[Stored data entries]

____________

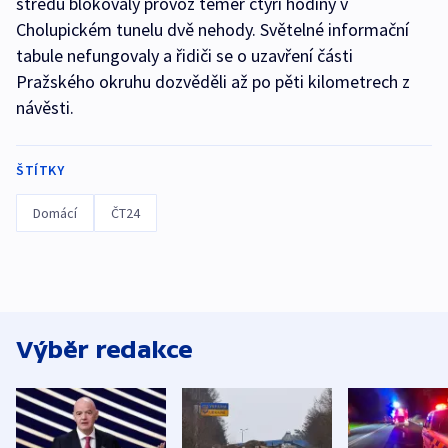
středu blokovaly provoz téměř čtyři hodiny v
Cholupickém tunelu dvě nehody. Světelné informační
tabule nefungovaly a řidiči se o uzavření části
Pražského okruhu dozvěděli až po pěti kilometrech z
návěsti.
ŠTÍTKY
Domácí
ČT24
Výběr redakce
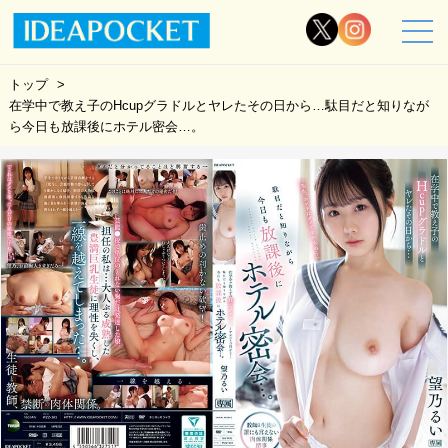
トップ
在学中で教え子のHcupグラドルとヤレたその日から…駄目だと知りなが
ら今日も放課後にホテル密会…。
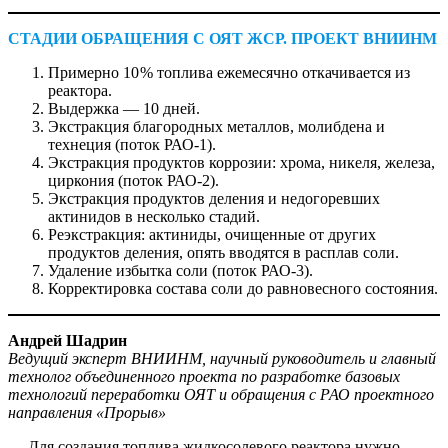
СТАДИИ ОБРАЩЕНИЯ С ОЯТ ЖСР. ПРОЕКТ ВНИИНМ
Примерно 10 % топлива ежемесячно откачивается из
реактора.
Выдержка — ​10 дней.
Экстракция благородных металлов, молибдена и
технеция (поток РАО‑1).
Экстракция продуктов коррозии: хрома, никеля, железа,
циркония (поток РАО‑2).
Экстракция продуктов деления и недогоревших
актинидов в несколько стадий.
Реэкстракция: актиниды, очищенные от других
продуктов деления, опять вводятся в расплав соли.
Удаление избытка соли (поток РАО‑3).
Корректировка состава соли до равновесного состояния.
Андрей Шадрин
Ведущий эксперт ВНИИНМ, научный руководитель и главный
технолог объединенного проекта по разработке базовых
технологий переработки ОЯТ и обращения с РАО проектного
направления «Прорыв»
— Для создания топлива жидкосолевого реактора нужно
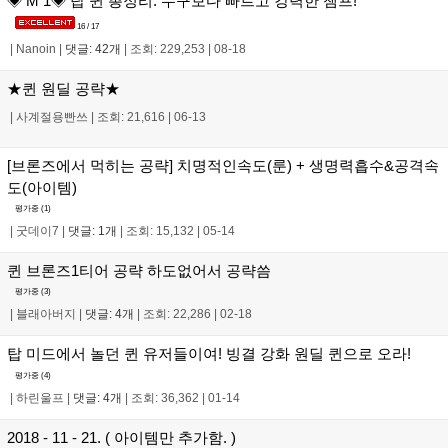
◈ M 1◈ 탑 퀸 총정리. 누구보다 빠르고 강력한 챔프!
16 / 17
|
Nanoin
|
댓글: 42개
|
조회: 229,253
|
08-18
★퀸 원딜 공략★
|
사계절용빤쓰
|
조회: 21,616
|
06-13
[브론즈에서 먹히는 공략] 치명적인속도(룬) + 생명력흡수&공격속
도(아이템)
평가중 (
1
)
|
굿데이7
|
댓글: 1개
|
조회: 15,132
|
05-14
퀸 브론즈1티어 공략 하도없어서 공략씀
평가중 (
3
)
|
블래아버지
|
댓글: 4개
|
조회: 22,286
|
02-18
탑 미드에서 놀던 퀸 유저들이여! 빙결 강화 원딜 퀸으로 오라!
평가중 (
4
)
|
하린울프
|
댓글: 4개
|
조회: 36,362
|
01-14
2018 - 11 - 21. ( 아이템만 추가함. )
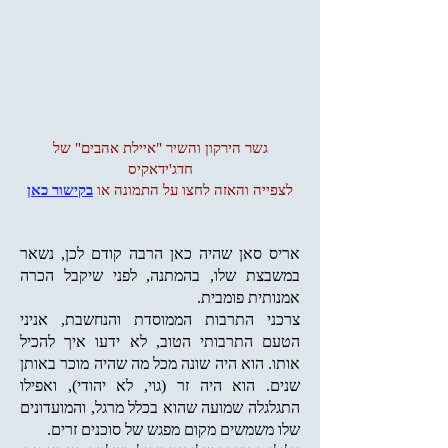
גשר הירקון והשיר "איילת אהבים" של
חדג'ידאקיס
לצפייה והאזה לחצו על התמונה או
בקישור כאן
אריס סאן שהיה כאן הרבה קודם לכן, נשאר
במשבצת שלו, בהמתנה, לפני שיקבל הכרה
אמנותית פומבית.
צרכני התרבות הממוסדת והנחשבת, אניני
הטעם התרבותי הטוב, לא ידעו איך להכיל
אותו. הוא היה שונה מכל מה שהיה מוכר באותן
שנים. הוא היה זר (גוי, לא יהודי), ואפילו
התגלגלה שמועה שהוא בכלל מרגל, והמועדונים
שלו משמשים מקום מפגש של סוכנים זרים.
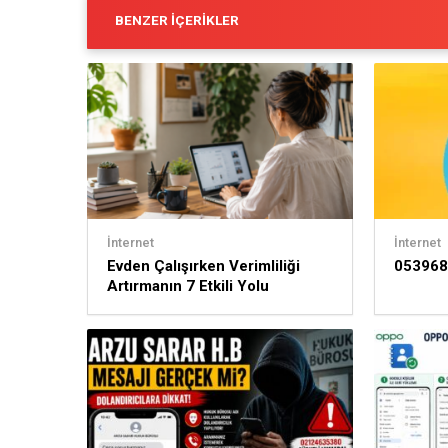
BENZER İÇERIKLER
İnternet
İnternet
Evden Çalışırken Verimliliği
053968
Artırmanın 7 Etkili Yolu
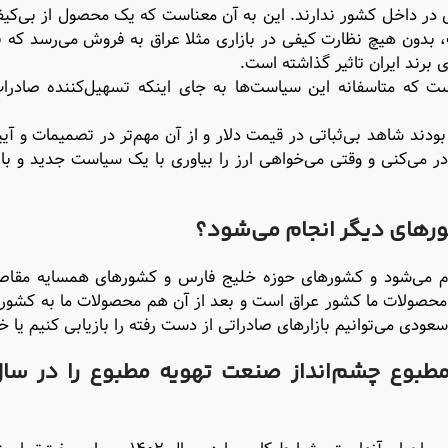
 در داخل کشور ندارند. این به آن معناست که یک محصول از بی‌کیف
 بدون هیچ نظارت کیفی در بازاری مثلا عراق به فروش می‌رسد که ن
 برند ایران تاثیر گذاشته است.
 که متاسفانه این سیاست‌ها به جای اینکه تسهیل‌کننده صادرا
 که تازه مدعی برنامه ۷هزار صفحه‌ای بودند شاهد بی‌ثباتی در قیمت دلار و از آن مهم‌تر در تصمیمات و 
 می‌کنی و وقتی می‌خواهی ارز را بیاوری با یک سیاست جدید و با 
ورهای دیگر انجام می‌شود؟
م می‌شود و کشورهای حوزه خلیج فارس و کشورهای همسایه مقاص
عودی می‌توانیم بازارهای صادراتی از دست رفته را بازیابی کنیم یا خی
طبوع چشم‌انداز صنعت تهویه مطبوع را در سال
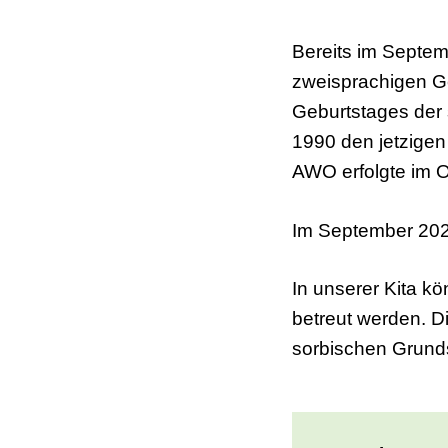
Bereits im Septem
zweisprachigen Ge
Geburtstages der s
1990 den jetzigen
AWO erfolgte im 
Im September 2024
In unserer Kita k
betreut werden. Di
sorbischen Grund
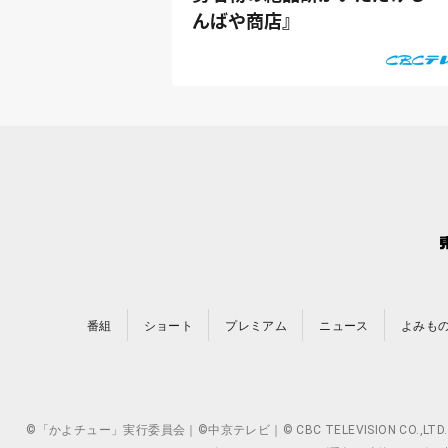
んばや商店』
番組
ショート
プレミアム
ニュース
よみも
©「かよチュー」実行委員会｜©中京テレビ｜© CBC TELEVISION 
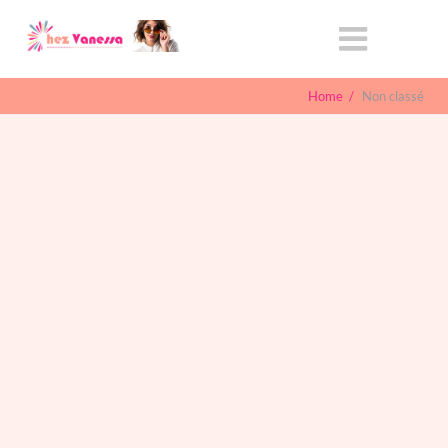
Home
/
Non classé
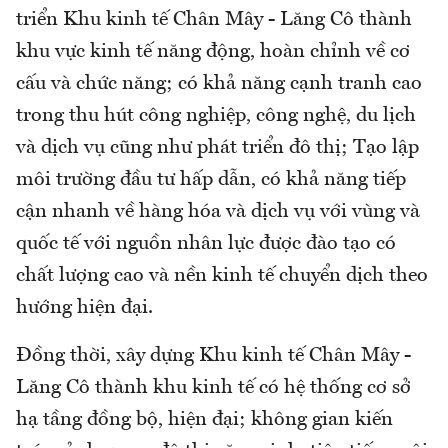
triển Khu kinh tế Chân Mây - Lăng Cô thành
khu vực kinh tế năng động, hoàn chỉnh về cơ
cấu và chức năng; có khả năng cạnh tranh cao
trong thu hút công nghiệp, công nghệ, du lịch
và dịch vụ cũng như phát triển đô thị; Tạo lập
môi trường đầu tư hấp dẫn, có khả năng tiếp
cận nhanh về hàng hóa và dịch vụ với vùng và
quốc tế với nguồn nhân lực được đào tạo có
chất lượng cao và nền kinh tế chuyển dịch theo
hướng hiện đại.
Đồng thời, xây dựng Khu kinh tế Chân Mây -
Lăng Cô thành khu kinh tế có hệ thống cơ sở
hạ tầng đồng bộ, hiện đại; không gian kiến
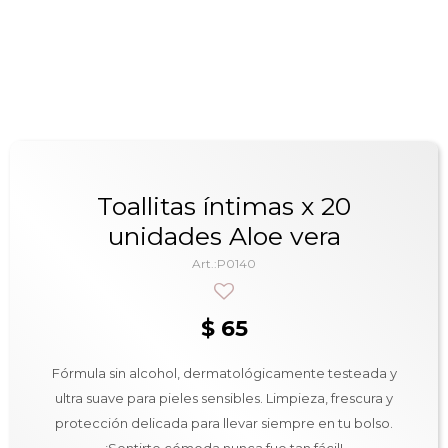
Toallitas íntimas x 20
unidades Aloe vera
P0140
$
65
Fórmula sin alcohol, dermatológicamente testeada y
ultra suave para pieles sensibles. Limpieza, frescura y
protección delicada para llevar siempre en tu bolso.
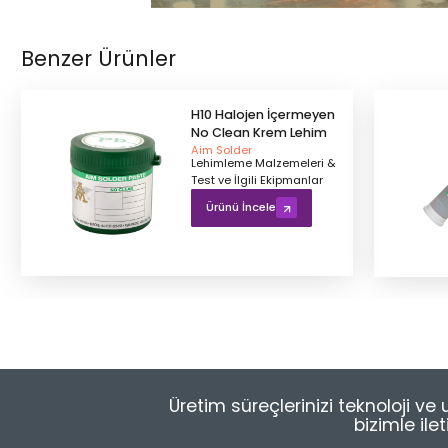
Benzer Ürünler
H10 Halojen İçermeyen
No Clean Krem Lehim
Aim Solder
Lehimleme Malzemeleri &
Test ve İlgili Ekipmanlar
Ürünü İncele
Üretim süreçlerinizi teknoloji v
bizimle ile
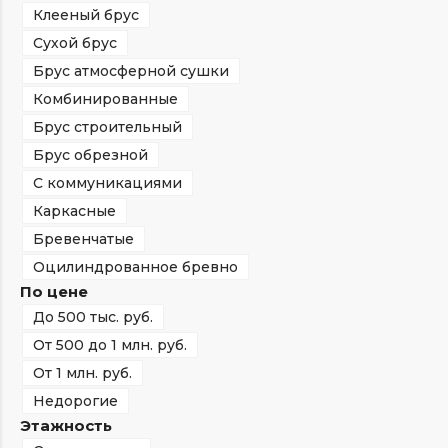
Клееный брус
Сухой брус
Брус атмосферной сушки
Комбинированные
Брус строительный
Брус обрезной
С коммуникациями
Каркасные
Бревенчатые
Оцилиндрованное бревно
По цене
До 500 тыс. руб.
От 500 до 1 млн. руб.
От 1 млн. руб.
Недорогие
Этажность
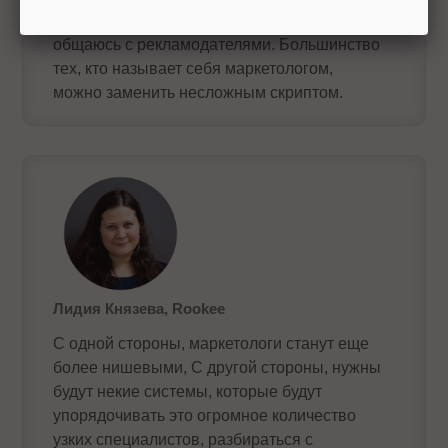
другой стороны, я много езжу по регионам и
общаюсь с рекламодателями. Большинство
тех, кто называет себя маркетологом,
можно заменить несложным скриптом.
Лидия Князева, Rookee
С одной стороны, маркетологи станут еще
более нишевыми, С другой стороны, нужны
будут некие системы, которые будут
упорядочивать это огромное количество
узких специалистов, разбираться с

____________

Work item:
Scan the lines above, and whenever one holds the string "triển", copy it.

Exercise solution:
triển Khu kinh tế Chân Mây - Lăng Cô thành
và dịch vụ cũng như phát triển đô thị; Tạo lập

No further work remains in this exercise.